- This Remixes cover

Single by Stray Kids

from the EP This & That
- Language: Korean; English;
- Released: August 7, 2026
- Studio: JYPE (Seoul)
- Genre: Hip-hop
- Length: 3:05
- Label: JYP; Republic;
- Songwriters: Bang Chan; Changbin; Han; Stefan Johnson; Jordan K. Johnson; Jackson Foote; Tele; Rayman; Isaiah Tejada;

Stray Kids singles chronology
| "Run It" (2026) | "This & That" (2026) |  |

Music video
- "This & That" on YouTube

= This & That (song) =

"This & That" is a song by South Korean boy band Stray Kids from their tenth Korean-language EP of the same name (2026). It was released as the EP's lead single on August 7, 2026, by JYP Entertainment and Republic Records. Commercially, the song peaked at number 35 on the Circle Digital Chart and number 38 on the Billboard Hot 100, the latter of which was their highest peak to date.

==Backgroud and release==

On June 22, 2026, Stray Kids announced their tenth Korean-language EP, titled This & That, through a teaser video for its lead single, "Run It". The official trailer later came on July 8. The EP's track list was posted the next two days, confirming "This & That" as its lead single and the song's "Festival" version. The band first teased the song, alongside the other tracks, through the EP's mashup video on July 24. The song was released alongside its parent EP on August 7. The remixes EPs, titled This Remixes and That Remixes, were released on August 10 and 12, respectively.
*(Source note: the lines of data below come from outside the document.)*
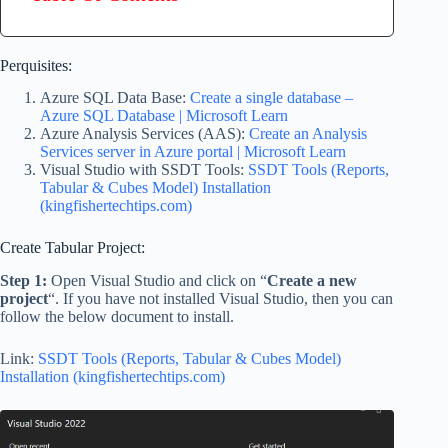
Perquisites:
Azure SQL Data Base:
Create a single database –
Azure SQL Database | Microsoft Learn
Azure Analysis Services (AAS):
Create an Analysis
Services server in Azure portal | Microsoft Learn
Visual Studio with SSDT Tools:
SSDT Tools (Reports,
Tabular & Cubes Model) Installation
(kingfishertechtips.com)
Create Tabular Project:
Step 1:
Open Visual Studio and click on “
Create a new
project
“. If you have not installed Visual Studio, then you can
follow the below document to install.
Link:
SSDT Tools (Reports, Tabular & Cubes Model)
Installation (kingfishertechtips.com)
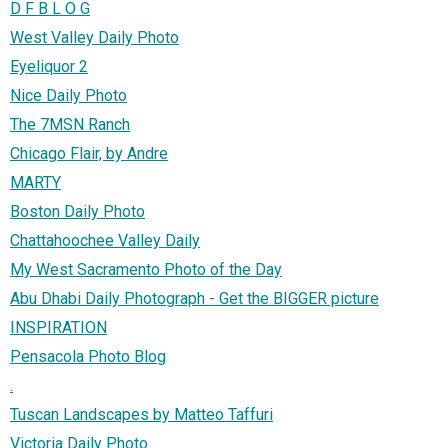
D F B L O G
West Valley Daily Photo
Eyeliquor 2
Nice Daily Photo
The 7MSN Ranch
Chicago Flair, by Andre
MARTY
Boston Daily Photo
Chattahoochee Valley Daily
My West Sacramento Photo of the Day
Abu Dhabi Daily Photograph - Get the BIGGER picture
INSPIRATION
Pensacola Photo Blog
.
Tuscan Landscapes by Matteo Taffuri
Victoria Daily Photo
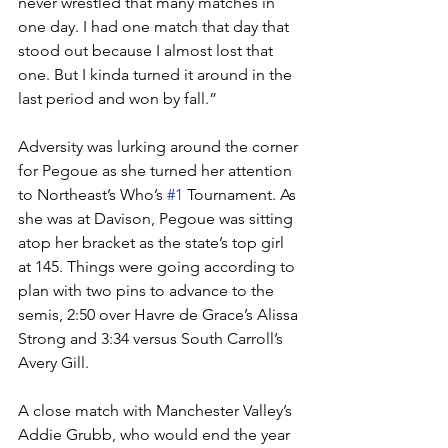
never wrestled that many matches in 
one day. I had one match that day that 
stood out because I almost lost that 
one. But I kinda turned it around in the 
last period and won by fall.”
Adversity was lurking around the corner 
for Pegoue as she turned her attention 
to Northeast’s Who’s 
#1
 Tournament. As 
she was at Davison, Pegoue was sitting 
atop her bracket as the state’s top girl 
at 145. Things were going according to 
plan with two pins to advance to the 
semis, 2:50 over Havre de Grace’s Alissa 
Strong and 3:34 versus South Carroll’s 
Avery Gill.
A close match with Manchester Valley’s 
Addie Grubb, who would end the year 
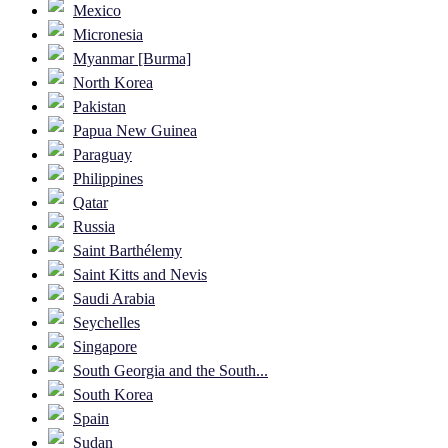
Mexico
Micronesia
Myanmar [Burma]
North Korea
Pakistan
Papua New Guinea
Paraguay
Philippines
Qatar
Russia
Saint Barthélemy
Saint Kitts and Nevis
Saudi Arabia
Seychelles
Singapore
South Georgia and the South...
South Korea
Spain
Sudan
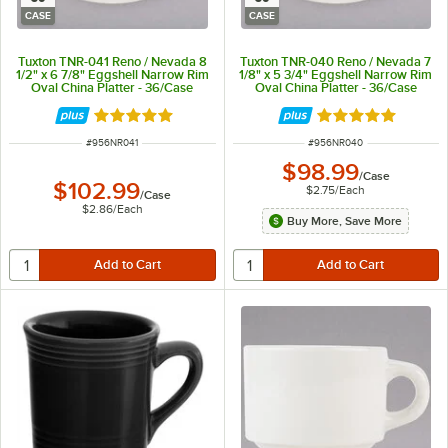
CASE
CASE
Tuxton TNR-041 Reno / Nevada 8
Tuxton TNR-040 Reno / Nevada 7
1/2" x 6 7/8" Eggshell Narrow Rim
1/8" x 5 3/4" Eggshell Narrow Rim
Oval China Platter - 36/Case
Oval China Platter - 36/Case
Rated 5 out of 5 stars
Rated 5 out of 5 
ITEM NUMBER
ITEM NUMBER
#
956NR041
#
956NR040
$98.99
/
Case
$102.99
$2.75
/
Each
/
Case
$2.86
/
Each
Buy More, Save More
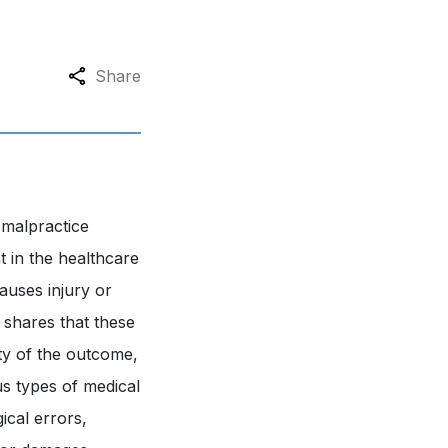
Share
 malpractice
ht in the healthcare
auses injury or
shares that these
ty of the outcome,
us types of medical
ical errors,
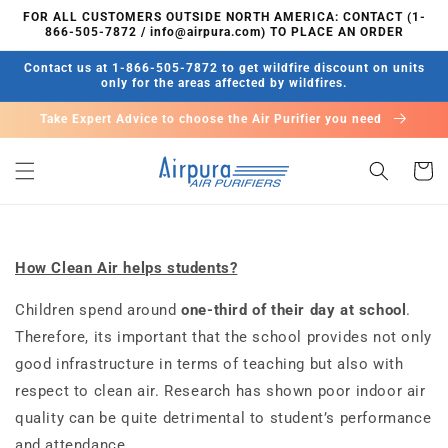
콘텐츠
FOR ALL CUSTOMERS OUTSIDE NORTH AMERICA: CONTACT (1-
로 건너
866-505-7872 / info@airpura.com) TO PLACE AN ORDER
뛰기
Contact us at 1-866-505-7872 to get wildfire discount on units
only for the areas affected by wildfires.
Take Expert Advice to choose the Air Purifier you need
카
트
How Clean Air helps students?
Children spend around
one-third of their day at school
.
Therefore, its important that the school provides not only
good infrastructure in terms of teaching but also with
respect to clean air. Research has shown poor indoor air
quality can be quite detrimental to student’s performance
and attendance.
As told in the Intro "This & That" video, "This & That" is the song that took the longest to refine on the EP. Changbin also revealed that he "put a lot of effort into finding suitable words to express 'this' and 'that'." At the EP's press conference, Stray Kids felt that "This & That" would be the lead single ever since they were working on the song in the United States.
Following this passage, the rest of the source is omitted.